At a Building Beautiful Places event on July 20, Housing Secretary Robert Jenrick announced a range of measures that, taken together, aims to alter the planning industry in a way that
enshrines quality and sustainability in the heart of local decision-making across the country from city centres to rural villages.
The government announced:
- The National Model Design Code - a toolkit to enable every council and community to create their own local design requirement. Guidance is provided across all aspects of new development including tree-lined streets, sustainable drainage and design to support walking and cycling.
- Updated planning framework published which will place greater emphasis on beauty, place-making, the environment, sustainable development and underlines the importance of local design codes.
- The Office for Place which aims to enhance design standards, testing and piloting the National Model Design Code with more than 20 local councils and communities.
- The Advisory Board, made up of industry experts and chaired by Nicholas Boys Smith, which will advise on the work of the Office for Place and options for a potential independent body.
Greater emphasis will be placed on quality and design in the planning system. Local communities will be involved in how they want new developments to look, with a much greater emphasis on environmental sustainability.
The changes to the National Planning Policy Framework set an expectation that good quality design should be approved, while poor quality should be rejected and includes an environmental commitment to ensure that all streets are lined with trees.

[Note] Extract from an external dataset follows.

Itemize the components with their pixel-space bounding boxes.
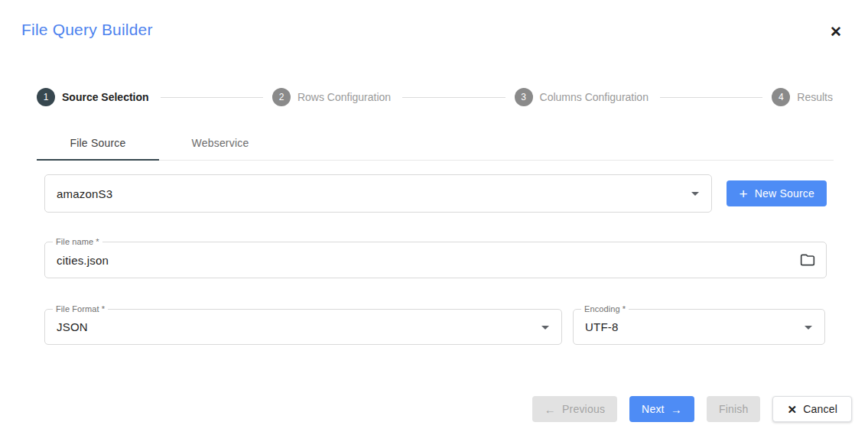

These measures mean the word “beauty” will be specifically included in planning rules for the first time since the system was created in 1947.
Housing Secretary Robert Jenrick said:
I have set out the Government’s vision for a planning system that make beautiful, sustainable and life-enhancing design a necessity, rather than a luxury.
Our revised National Planning Policy Framework will ensure that communities are more meaningfully engaged in how new development happens, that local authorities are given greater confidence in turning down schemes which do not meet locally set standards.
This is about putting communities – not developers – in the driving seat to ensure good quality design is the norm, and the return to a sense of stewardship – to building greener, enduringly popular homes and places that stand the test of time in every sense.
Nicholas Boys Smith, Chair of the Advisory Board for the Office for Place, said:
I am delighted to be Chairing the Advisory Board of the Office for Place. Britain has created and is creating some of the best developments in the world. But the quality achieved remains stubbornly inconsistent. We must do better, more often for the benefit of communities, to contribute to the economic success of our towns and cities and to look after our planet.
Our vision is to help families, neighbourhoods, councils, landowners, housebuilders and developers more easily create places in which our communities can prosper. The Office for Place aims to encourage the British design and development industries to be the best ‘place-makers’ in the world aided by improving data on the discoverable links between place with happiness, health, popularity and sustainability.